The Windows NT™ version 3.1 operating system introduces a new executable file format called the Portable Executable (PE) file format. The Portable Executable File Format specification, though rather vague, has been made available to the public and is included on the Microsoft Developer Network CD (Specs and Strategy, Specifications, Windows NT File Format Specifications).
Yet this specification alone does not provide enough information to make it easy, or even reasonable, for developers to understand the PE file format. This article is meant to address that problem. In it you’ll find a thorough explanation of the entire PE file format, along with descriptions of all the necessary structures and source code examples that demonstrate how to use this information.
All of the source code examples that appear in this article are taken from a dynamic-link library (DLL) called PEFILE.DLL. I wrote this DLL simply for the purpose of getting at the important information contained within a PE file. The DLL and its source code are also included on this CD as part of the PEFile sample application; feel free to use the DLL in your own applications. Also, feel free to take the source code and build on it for any specific purpose you may have. At the end of this article, you’ll find a brief list of the functions exported from the PEFILE.DLL and an explanation of how to use them. I think you’ll find these functions make understanding the PE file format easier to cope with.

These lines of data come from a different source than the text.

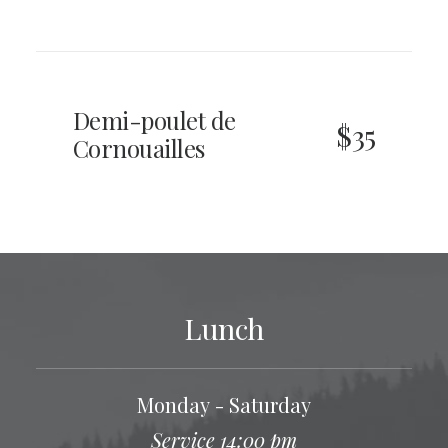
Demi-poulet de
$35
Cornouailles
Lunch
Monday - Saturday
Service 14:00 pm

The recent addition of the Microsoft® Windows NT™ operating system to the family of Windows™ operating systems brought many changes to the development environment and more than a few changes to applications themselves. One of the more significant changes is the introduction of the Portable Executable (PE) file format. The new PE file format draws primarily from the COFF (Common Object File Format) specification that is common to UNIX® operating systems. Yet, to remain compatible with previous versions of the MS-DOS® and Windows operating systems, the PE file format also retains the old familiar MZ header from MS-DOS.
In this article, the PE file format is explained using a top-down approach. This article discusses each of the components of the file as they occur when you traverse the file’s contents, starting at the top and working your way down through the file.
Much of the definition of individual file components comes from the file WINNT.H, a file included in the Microsoft Win32™ Software Development Kit (SDK) for Windows NT. In it you will find structure type definitions for each of the file headers and data directories used to represent various components in the file. In other places in the file, WINNT.H lacks sufficient definition of the file structure. In these places, I chose to define my own structures that can be used to access the data from the file. You will find these structures defined in PEFILE.H, a file used to create the PEFILE.DLL. The entire suite of PEFILE.H development files is included in the PEFile sample application.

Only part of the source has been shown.